嘗(かつ)ての日本人は「天命に生きる」人生を歩んでいた。「実語教」や「童子教」など、古くから伝わる日本の教えを學んだからである。今の日本人は古くから伝わる日本の教えを學ばなくなってしまった。そろそろ、日本の教えを取り戻さないと、日本が日本でなくなってしまう。そんな思いで本書を書いた。

実語教では「天命」のことを「天地」といい、それは「父母」と「孝」、あるいは「師君」と「仕」の相互作用で成り立つ。そのことを「父母は天地の如く、師君は日月の如し。(中略)父母には朝夕に孝せよ。師君には昼夜に仕えよ」と書いてある。

童子教では「天命」のことを「仏」といい、それは「仏道を求む」と「仏道を成ず」の相互作用で成り立つ。そのことを「(前略)花を折って仏に供する輩(ともがら)は 速やかに蓮(れん)台(だい)の趺(はなぶさ)を結ぶ。上は須(すべから)く仏道を求むべし 中(なか)ばは四(し)恩(おん)を報ずべし。下(しも)は徧(あまね)く六(ろく)道(どう)に及ぶ 共に仏道を成(じよう)ずべし」と書いてある。

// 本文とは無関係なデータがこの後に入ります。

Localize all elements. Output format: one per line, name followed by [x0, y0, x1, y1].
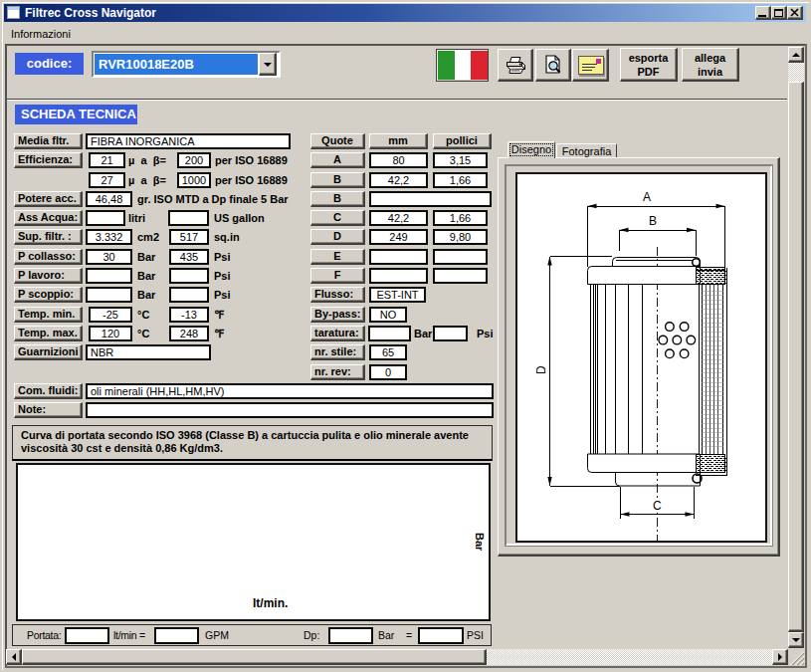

実語教と童子教が普及したのは、江戸時代に寺子屋のテキストとして用いられたからである。実語教は平安時代の終わり頃に成立したと言われ、明治時代になっても読まれていたという。何と千年近く子供たちのテキストとして読まれ続けてきたのだ。童子教は鎌倉時代の終わり頃に成立したと言われている。いずれにしても、長い期間にわたって子供たちは「実語教」と「童子教」を読んで人格を形成した。

今の「自分のために生きる」日本人に、是非、「実語教」と「童子教」を読んでいただき、「天命を生きる」人生を歩んでほしいと思う。